The message, if true, would bolster claims that Trump’s campaign attempted to collude with Russian interests.
But it is unclear whether Papadopoulos, who pleaded guilty to lying to the Federal Bureau of Investigation, was merely boasting when he sent the July 14 email to a Kremlin-linked contact. There is also no indication such a meeting ever occurred.
The email is cited in an FBI agent’s affidavit supporting criminal charges against Papadopoulos, a young foreign policy volunteer on Trump’s campaign. But it is not included in court documents that detailed his secret guilty plea and his cooperation with special counsel Robert Mueller.
The evidence gleaned during Papadopoulos’ three months of cooperation could further advance Mueller’s investigation into possible collusion by Trump’s aides. This email, one of many unsealed on Monday, runs counter to the denials by Trump and his supporters that anyone attempted to work with the Russians. Trump tweeted on Tuesday that Papadopoulos, a low-level adviser whom few people on the campaign knew, “has already proven to be a liar.”
Prosecutors didn’t explain why the email wasn’t included in the detailed admissions of Papadopoulos’ wrongdoing, and it is possible they concluded the assertion wasn’t true.
Writing to the Russian contact a week before the Republican National Convention, Papadopoulos proposed a meeting for August or September in the U.K. that would include “my national chairman and maybe one other foreign policy adviser” and members of Putin’s office and Russia’s foreign ministry.
“It has been approved by our side,” Papadopoulos wrote.
Investigators don’t identify campaign officials by name in the emails. Paul Manafort was the campaign chairman at the time, having taken over from Corey Lewandowski. Sam Clovis was the campaign’s national co-chairman.
In an indictment unsealed on Monday, Manafort and business partner Rick Gates were charged with conspiracy, money laundering and false statements about their political work on behalf of Ukrainians. Both men pleaded not guilty.

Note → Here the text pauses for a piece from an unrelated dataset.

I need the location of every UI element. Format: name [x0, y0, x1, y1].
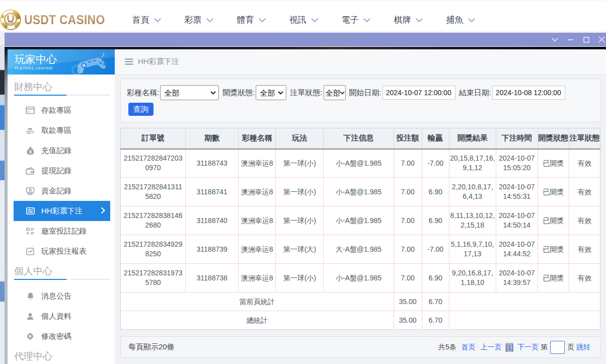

Jason Maloni, a spokesman for Manafort, said his client had rebuffed the Russian overtures. “Mr. Manafort’s swift action reflects the attitude of the campaign — any invitation by Russia, directly or indirectly, would be rejected outright,” Maloni said in a written statement. “His request that the response come from a low-level staffer sent a clear signal that the invitation did not merit consideration. This is concrete evidence the Russia collusion narrative is fake news.”
Clovis, in a statement, said that Papadopoulos was acting on his own and that the campaign had a strict rule against traveling abroad and claiming to speak on behalf of the campaign.
Papadopoulos was one of five volunteer advisers on foreign policy identified by Trump in a March 2016 interview. Over the next several months, according to court documents, he cultivated at least three contacts who promised “dirt” on Trump’s Democratic rival, Hillary Clinton, and introductions to top-level Russians. He kept some people in the campaign apprised of his efforts by email.
The communications by Skype, Facebook, text and email show the electronic trail the government is following to verify how the campaign handled Russian contacts.
One of those people, identified in court documents as “Foreign Contact 2,” is Ivan Timofeev, Russian foreign ministry spokeswoman Maria Zakharova said Tuesday. He works for the Moscow-based Russian International Affairs Council, a Kremlin-linked research group, and isn’t a foreign ministry employee, contrary to Papadopoulos’ assertion, she said.
Timofeev declined comment by email but posted on his group’s site that he believed Papadopoulos was working on his own initiative. “Apparently, he was an enthusiast with little experience,” he said.